Jenkins Build Pipeline Plugin

The image above shows that some jobs are executed sequentially, while others like the setup environment jobs are executed in parallel. When constructing a pipeline you should try to define as much jobs in parallel as possible to reduce the execution time.

The corresponding webpage for pipeline eight was:

Application server overview

The corresponding webpage for step seven was:

Application server overview D and T

Speed

Creating this deployment pipeline was quite easy as I was already familiar with Jenkins. So within a short amount of time the complete solution was created and the application could be deployed. Also the execution of the Jenkins jobs is completed within seconds or less. The only slower jobs are the removal of the docker containers and images and the creation of the base image. That is mainly due to my testing setup, this setup throws away all containers and images information and needs to download the resources again. So the ‘Setup general Docker container’ needs to download a Ubuntu image, JDK, Tomcat and install everything. That’s still achieved in less than four minutes with a 20 Mbit/s internet connection.

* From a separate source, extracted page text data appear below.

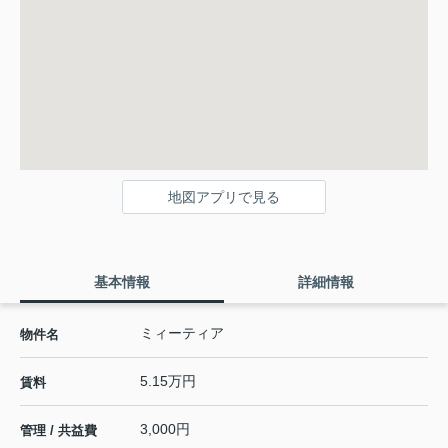
地図アプリで見る
基本情報
詳細情報
ミィーティア
物件名
5.15万円
賃料
3,000円
管理 / 共益費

The script was later adjusted so the containers are only stopped, the containers and images are no longer removed. This resulted in the pipeline below which shows that the complete pipeline is executed within 30 seconds. This Docker solution is remarkably quick and quite a competitor for the traditional virtual machines.

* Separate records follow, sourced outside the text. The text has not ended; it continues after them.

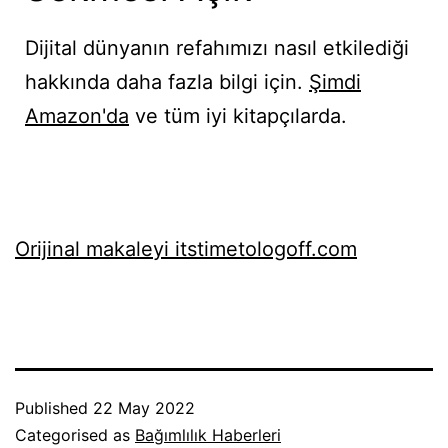
Dijital dünyanın refahımızı nasıl etkilediği
hakkında daha fazla bilgi için.
Şimdi
Amazon'da
ve tüm iyi kitapçılarda.
Orijinal makaleyi itstimetologoff.com
Published
22 May 2022
Categorised as
Bağımlılık Haberleri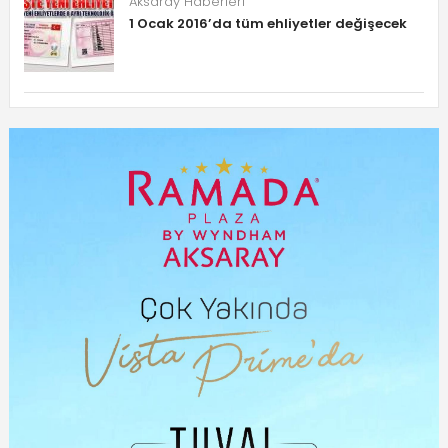
Aksaray Haberleri
1 Ocak 2016’da tüm ehliyetler değişecek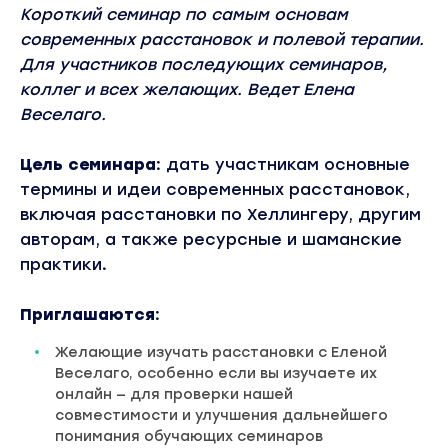
Короткий семинар по самым основам
современных расстановок и полевой терапии.
Для участников последующих семинаров,
коллег и всех желающих. Ведет Елена
Веселаго.
Цель семинара:
дать участникам основные
термины и идеи современных расстановок,
включая расстановки по Хеллингеру, другим
авторам, а также ресурсные и шаманские
практики
.
Приглашаются:
Желающие изучать расстановки с Еленой
Веселаго, особенно если вы изучаете их
онлайн — для проверки нашей
совместимости и улучшения дальнейшего
понимания обучающих семинаров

Jenkins Build Pipeline Plugin without removing resources

Next steps

Of course, this is a quick way to show the integration between Jenkins and Docker, but the scenario is far from realistic. In a real environment one would use a complete build environment using tools like Sonar, Nexus, Git and lots of testing tools like Fitnesse, Selenium, JMeter etc. Those tools should be integrated in the deployment pipeline to ensure only software that meets the standards is deployed to production. Those tools should of course run in Docker containers!